───── Dataset records
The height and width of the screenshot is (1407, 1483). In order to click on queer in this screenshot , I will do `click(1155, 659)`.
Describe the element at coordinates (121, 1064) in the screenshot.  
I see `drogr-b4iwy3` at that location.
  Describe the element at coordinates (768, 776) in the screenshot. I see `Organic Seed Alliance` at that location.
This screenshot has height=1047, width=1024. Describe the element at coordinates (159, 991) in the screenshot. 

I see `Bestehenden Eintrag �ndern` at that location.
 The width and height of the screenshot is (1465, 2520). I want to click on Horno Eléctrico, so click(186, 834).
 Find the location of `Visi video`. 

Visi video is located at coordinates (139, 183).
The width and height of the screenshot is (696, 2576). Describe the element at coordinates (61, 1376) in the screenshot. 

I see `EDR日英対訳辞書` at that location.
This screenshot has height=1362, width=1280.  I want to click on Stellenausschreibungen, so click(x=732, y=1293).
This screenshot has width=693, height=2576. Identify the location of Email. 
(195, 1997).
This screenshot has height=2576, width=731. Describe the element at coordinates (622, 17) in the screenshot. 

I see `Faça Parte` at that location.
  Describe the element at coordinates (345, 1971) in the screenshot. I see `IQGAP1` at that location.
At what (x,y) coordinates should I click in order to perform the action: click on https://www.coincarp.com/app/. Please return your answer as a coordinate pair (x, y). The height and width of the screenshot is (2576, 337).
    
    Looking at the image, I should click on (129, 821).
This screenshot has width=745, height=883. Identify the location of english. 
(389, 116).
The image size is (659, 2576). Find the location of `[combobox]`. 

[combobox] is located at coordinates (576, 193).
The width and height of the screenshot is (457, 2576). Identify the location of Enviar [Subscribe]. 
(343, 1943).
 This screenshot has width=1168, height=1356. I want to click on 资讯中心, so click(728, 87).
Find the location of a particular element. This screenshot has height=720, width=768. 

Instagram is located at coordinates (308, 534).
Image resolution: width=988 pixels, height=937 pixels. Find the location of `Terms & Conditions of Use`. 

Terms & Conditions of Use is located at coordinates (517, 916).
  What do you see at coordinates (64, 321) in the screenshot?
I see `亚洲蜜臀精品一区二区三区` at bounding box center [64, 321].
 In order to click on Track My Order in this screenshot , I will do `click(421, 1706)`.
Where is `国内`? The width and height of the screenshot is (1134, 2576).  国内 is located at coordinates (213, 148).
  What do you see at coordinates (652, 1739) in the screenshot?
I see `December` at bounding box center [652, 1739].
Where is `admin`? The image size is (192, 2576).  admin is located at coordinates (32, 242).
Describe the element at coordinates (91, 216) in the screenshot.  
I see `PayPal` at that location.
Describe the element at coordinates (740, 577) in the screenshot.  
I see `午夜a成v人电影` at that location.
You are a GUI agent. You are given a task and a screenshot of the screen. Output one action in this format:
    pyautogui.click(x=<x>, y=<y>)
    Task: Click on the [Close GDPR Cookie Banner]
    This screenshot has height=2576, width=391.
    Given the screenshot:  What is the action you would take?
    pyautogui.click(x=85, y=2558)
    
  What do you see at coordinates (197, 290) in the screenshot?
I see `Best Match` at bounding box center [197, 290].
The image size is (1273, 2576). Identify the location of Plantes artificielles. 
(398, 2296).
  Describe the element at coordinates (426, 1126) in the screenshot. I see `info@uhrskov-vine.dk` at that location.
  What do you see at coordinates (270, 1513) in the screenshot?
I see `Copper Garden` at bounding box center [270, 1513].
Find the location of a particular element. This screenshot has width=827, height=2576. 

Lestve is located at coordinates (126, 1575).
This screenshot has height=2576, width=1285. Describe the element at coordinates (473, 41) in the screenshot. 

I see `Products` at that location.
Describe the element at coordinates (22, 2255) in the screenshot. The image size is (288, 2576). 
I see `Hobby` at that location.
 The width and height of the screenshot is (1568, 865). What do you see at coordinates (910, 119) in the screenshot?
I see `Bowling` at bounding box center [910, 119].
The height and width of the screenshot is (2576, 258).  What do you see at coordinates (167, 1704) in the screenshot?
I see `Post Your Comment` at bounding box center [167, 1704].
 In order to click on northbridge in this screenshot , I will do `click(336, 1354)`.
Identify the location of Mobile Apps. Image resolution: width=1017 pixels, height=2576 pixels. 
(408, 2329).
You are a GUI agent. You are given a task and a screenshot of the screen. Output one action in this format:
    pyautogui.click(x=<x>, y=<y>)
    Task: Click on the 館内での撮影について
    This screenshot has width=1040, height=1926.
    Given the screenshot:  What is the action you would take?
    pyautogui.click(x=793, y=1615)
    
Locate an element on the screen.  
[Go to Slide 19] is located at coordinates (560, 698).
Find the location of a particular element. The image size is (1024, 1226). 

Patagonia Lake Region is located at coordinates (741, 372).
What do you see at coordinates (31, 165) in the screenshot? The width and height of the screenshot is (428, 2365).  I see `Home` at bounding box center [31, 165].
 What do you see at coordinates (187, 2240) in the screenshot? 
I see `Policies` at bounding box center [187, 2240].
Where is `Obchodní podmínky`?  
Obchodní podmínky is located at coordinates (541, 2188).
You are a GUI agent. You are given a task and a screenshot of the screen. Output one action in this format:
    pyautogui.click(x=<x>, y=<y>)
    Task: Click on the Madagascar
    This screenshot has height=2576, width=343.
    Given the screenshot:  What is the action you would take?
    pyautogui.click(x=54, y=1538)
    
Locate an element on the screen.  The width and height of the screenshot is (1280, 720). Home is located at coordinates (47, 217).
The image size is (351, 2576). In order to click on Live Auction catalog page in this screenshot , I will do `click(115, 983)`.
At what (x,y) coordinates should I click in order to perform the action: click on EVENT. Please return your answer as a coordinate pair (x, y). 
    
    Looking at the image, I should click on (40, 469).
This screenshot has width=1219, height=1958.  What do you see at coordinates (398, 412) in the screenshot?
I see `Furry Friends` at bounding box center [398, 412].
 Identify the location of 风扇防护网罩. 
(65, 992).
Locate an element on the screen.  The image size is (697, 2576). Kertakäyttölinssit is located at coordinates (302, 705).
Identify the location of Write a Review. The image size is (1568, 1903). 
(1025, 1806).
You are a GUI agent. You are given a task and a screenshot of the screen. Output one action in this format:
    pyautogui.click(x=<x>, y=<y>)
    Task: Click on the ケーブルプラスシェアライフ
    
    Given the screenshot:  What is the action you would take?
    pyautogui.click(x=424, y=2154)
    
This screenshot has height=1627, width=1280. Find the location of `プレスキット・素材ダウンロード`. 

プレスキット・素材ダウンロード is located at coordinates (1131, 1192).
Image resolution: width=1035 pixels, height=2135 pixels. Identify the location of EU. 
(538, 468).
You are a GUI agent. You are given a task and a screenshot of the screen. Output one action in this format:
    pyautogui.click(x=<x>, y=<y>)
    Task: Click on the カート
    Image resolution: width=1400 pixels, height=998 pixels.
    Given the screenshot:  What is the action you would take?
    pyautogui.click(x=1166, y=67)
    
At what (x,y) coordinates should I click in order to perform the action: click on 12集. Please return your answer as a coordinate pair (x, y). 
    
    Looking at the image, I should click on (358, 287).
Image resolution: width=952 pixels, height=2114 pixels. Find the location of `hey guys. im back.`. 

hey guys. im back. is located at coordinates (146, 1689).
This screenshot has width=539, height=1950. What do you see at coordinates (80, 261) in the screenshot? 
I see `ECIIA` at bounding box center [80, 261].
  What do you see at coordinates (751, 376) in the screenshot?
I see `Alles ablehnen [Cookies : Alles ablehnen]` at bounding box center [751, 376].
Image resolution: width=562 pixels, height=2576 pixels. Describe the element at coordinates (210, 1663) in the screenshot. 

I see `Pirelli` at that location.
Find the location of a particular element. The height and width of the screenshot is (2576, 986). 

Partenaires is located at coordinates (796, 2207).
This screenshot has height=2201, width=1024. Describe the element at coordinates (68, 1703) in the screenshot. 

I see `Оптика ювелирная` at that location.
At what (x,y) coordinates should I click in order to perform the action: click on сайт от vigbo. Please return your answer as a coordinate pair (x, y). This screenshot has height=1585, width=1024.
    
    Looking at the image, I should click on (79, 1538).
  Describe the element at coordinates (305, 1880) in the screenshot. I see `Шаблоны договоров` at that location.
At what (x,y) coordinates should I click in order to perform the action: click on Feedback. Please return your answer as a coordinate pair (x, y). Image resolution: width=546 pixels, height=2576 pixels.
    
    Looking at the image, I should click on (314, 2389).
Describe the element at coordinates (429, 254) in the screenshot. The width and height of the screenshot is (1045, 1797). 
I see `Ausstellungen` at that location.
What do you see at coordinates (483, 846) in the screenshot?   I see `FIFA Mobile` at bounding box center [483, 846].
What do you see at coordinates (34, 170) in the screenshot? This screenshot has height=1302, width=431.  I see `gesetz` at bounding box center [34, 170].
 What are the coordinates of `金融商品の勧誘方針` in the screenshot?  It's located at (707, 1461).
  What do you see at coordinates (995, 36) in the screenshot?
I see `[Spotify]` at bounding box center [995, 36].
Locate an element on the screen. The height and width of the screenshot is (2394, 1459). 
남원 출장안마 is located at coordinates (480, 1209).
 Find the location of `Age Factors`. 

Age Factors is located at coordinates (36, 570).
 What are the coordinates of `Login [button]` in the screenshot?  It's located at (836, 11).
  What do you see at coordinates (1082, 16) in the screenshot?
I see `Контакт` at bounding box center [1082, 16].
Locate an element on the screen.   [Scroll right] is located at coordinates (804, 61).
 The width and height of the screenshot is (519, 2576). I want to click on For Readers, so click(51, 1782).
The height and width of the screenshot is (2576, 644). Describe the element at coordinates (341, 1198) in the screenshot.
──────────
**Problem to solve:** Your reply is to repeat, unchanged, the lines above running from the one with "is (2576, 337)." up to and including the one with "This screenshot has height=2576, width=391.".

**Output of the exercise:**
At what (x,y) coordinates should I click in order to perform the action: click on https://www.coincarp.com/app/. Please return your answer as a coordinate pair (x, y). The height and width of the screenshot is (2576, 337).
    
    Looking at the image, I should click on (129, 821).
This screenshot has width=745, height=883. Identify the location of english. 
(389, 116).
The image size is (659, 2576). Find the location of `[combobox]`. 

[combobox] is located at coordinates (576, 193).
The width and height of the screenshot is (457, 2576). Identify the location of Enviar [Subscribe]. 
(343, 1943).
 This screenshot has width=1168, height=1356. I want to click on 资讯中心, so click(728, 87).
Find the location of a particular element. This screenshot has height=720, width=768. 

Instagram is located at coordinates (308, 534).
Image resolution: width=988 pixels, height=937 pixels. Find the location of `Terms & Conditions of Use`. 

Terms & Conditions of Use is located at coordinates (517, 916).
  What do you see at coordinates (64, 321) in the screenshot?
I see `亚洲蜜臀精品一区二区三区` at bounding box center [64, 321].
 In order to click on Track My Order in this screenshot , I will do `click(421, 1706)`.
Where is `国内`? The width and height of the screenshot is (1134, 2576).  国内 is located at coordinates (213, 148).
  What do you see at coordinates (652, 1739) in the screenshot?
I see `December` at bounding box center [652, 1739].
Where is `admin`? The image size is (192, 2576).  admin is located at coordinates (32, 242).
Describe the element at coordinates (91, 216) in the screenshot.  
I see `PayPal` at that location.
Describe the element at coordinates (740, 577) in the screenshot.  
I see `午夜a成v人电影` at that location.
You are a GUI agent. You are given a task and a screenshot of the screen. Output one action in this format:
    pyautogui.click(x=<x>, y=<y>)
    Task: Click on the [Close GDPR Cookie Banner]
    This screenshot has height=2576, width=391.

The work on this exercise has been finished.